# If you had it to do all over...



## Madtapper (Mar 4, 2011)

Hello everyone. In the last six months I have been giving some serious thought to remodeling my home and possibly building a new work shop. I am currently working out of a 25' x 25' two car garage (that has displaced both vehicles), and I would love a little more natural light and room. My question to everyone is, "What would you do differently if you had to build your shop all over again?" Any particulars on where to put the dust collection? Outlet locations? What type of flooring? What type of heating? Lumbar storage? Finishing room? What advice would you pass on to help me with this project? I should point out that this shop is going to be dedicated to wood working, and purely as a hobby (i.e. no production…except for family and friends). Any help would be appreciated.


----------



## richgreer (Dec 25, 2009)

I'd do a better job of providing room for lumber stock and scraps outside of the workshop.


----------



## whit (Jul 6, 2007)

Are we talking dream shop, here, or functional reality?

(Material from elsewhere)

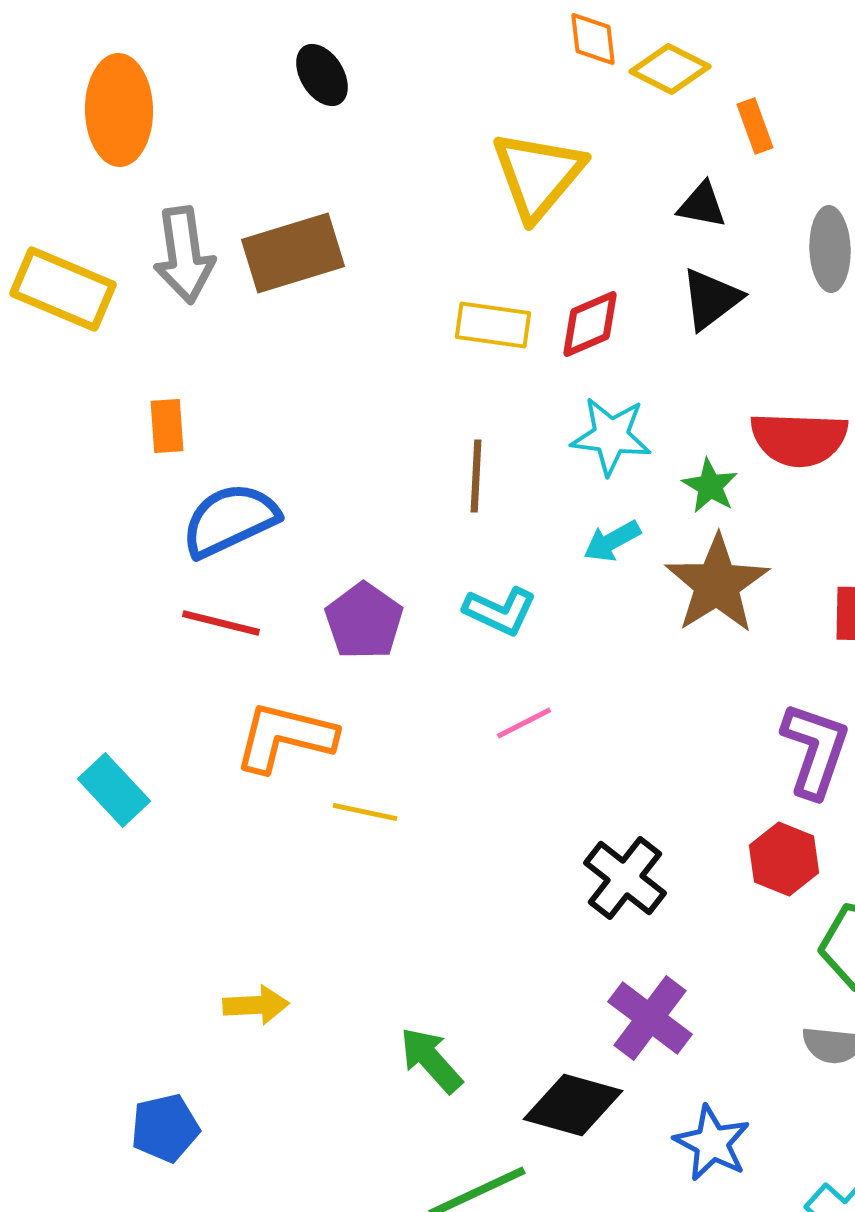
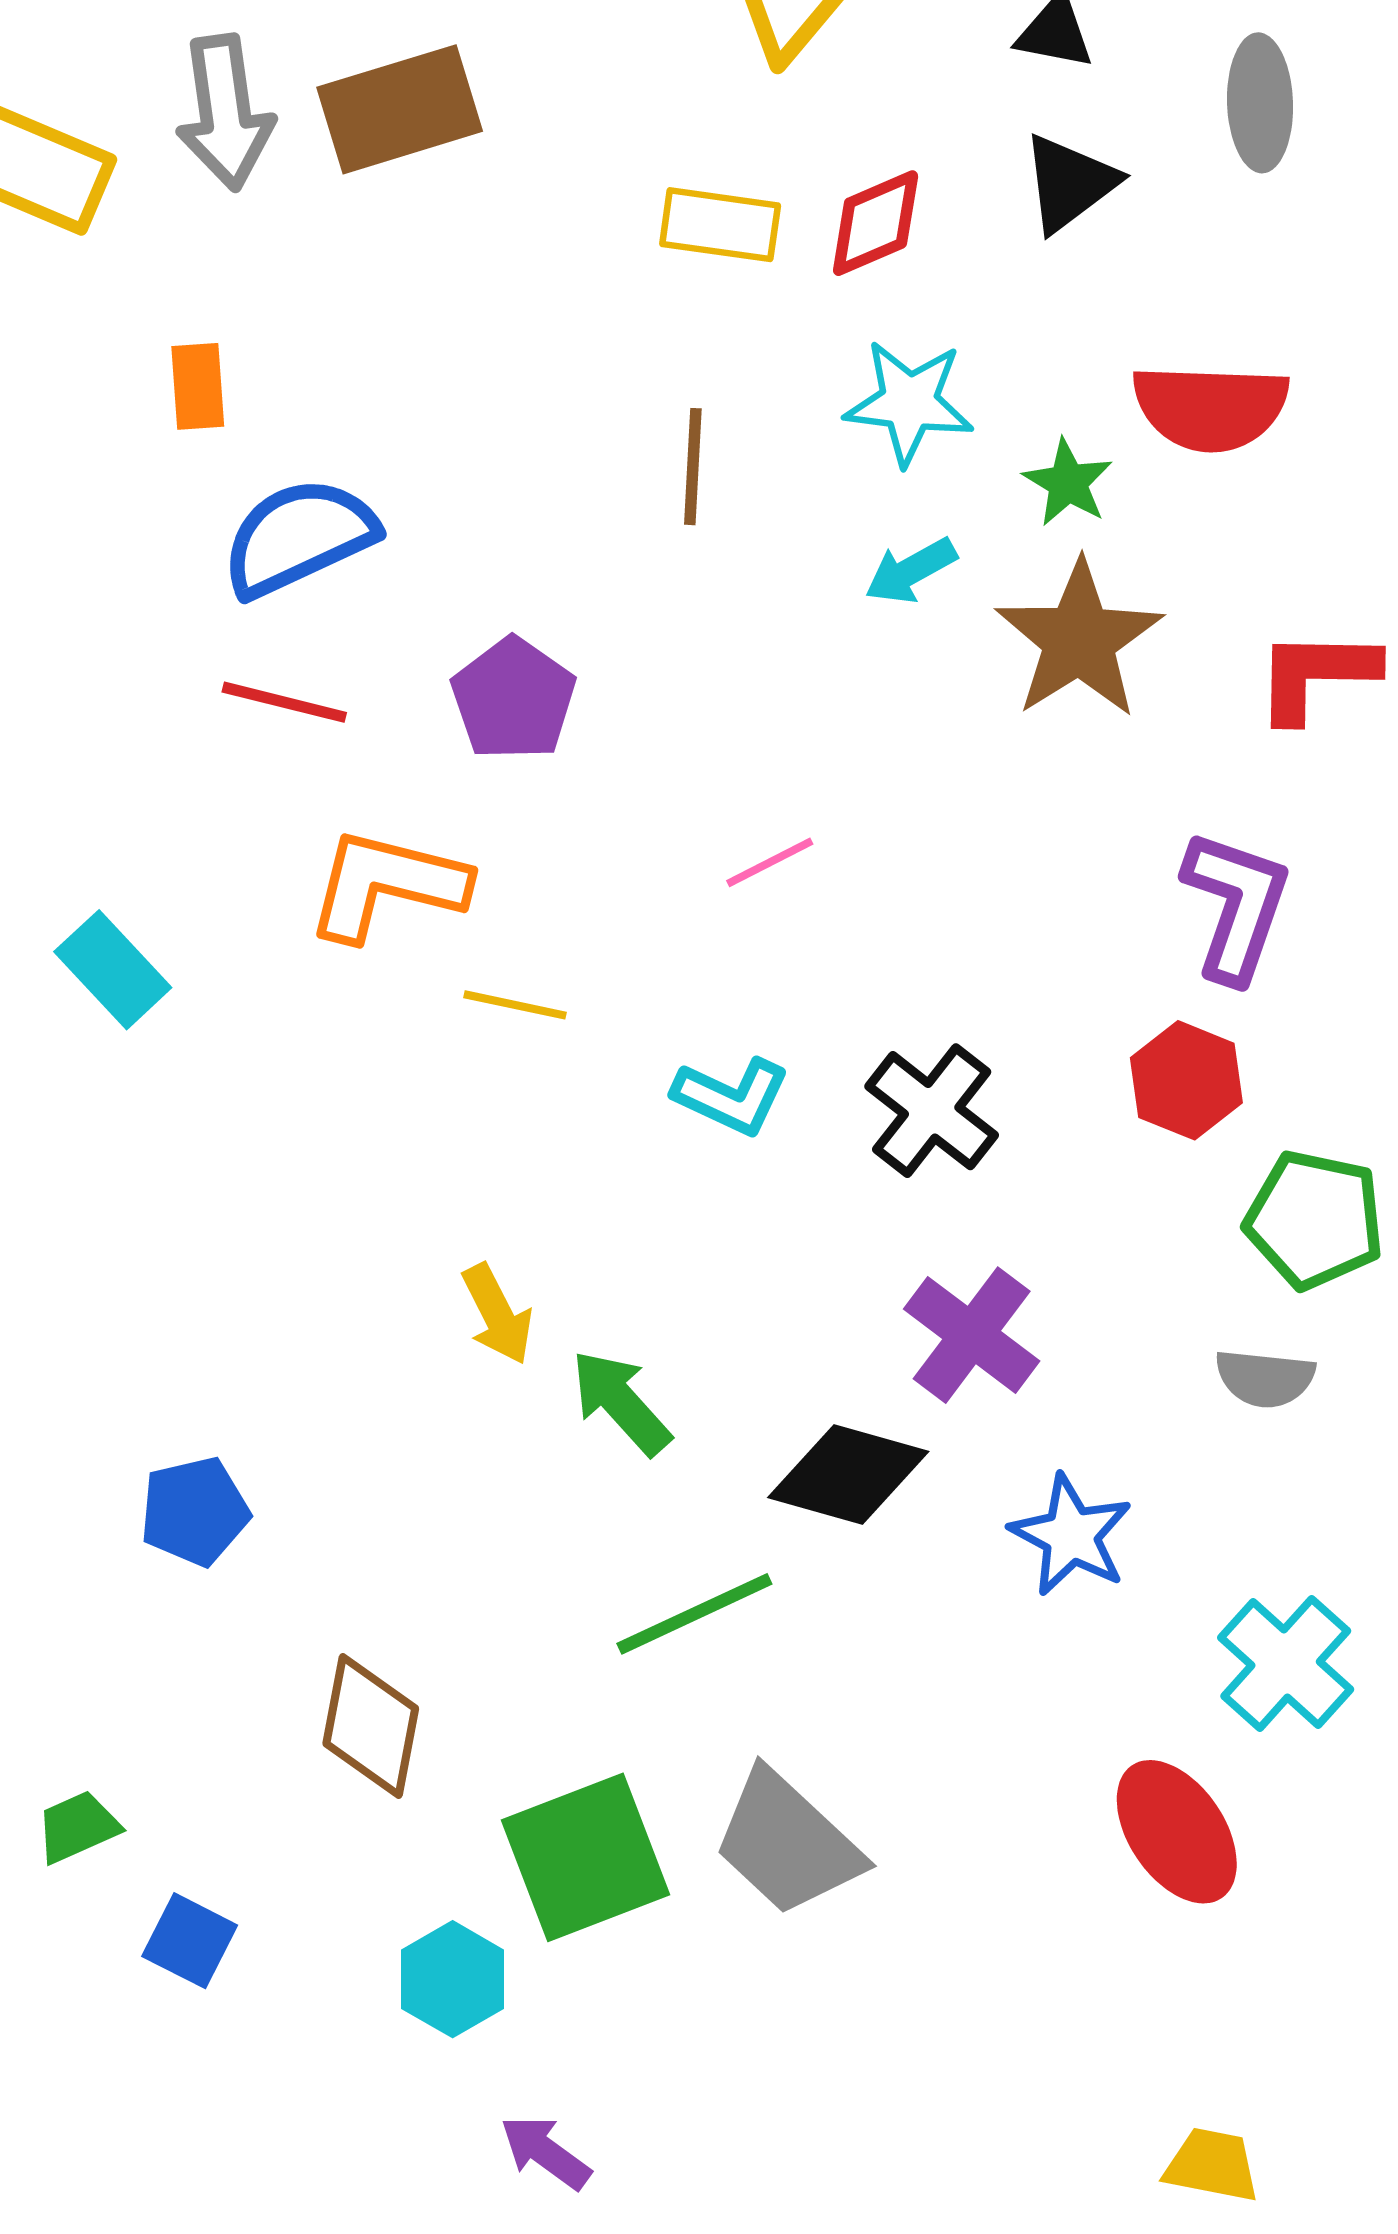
cyan L-shape: (500, 611) -> (731, 1096), moved
yellow arrow: (256, 1005) -> (497, 1314), moved, turned 66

I'd start with a clean slate and put in a separate power connection (meter and panel), ambient lighting and ventilation - lots of each. Most of the typical tools aren't tall enough to interrupt lighting or ventilation (bandsaw and drill press, perhaps). If you run into issues, add task lighting. Dust collection and air compressor would be located outside the shop in an attached shed - again with plenty of ventilation.

I'd put the dust collection and power under the floor - either in the slab or under a framed floor. It gets all the cables and hoses out of the work area and makes the place easier to clean and safer. The down side is - you have to make sure how you set up the shop to start with.

It would have a small office area (PC, printer, etc), a finishing room, high ceiling rafters, and a double-wide, roll-up door. And, I agree with Rich, storage of raw materials away from the work area.

Now . . . if I could have my DREAM shop . . .


----------



## 8iowa (Feb 7, 2008)

By all means, if you have enough land, build a separate dedicated workshop. Garages are almost always a compromise, a multi purpose/multi tasking place that puts limits on woodworking. In '07 I built my "Workshop in the Woods" because it became very evident that the garage had too many other purposes & functions.

My dedicated workshop is 100 yards from the house. It is actually a modified 24'x28' garage package from Menards. By going with a gambrel roof design, I have a 12'x28' loft area for wood storage. I can't emphasize enough on how great it is to have this storage area. Downstairs in the main area I have six windows that give me a lot of natural light and ventilation. This reduces wall space, but for me was a good decision. Another good initial decision was to forgo the typical garage door. After all this was going to be a workshop, not a garage, and I certainly wasn't going to build it to suit some future owner after I'm gone. My entry is double doors which gives me an opening of about 60"x80", which is large enough for even some large projects.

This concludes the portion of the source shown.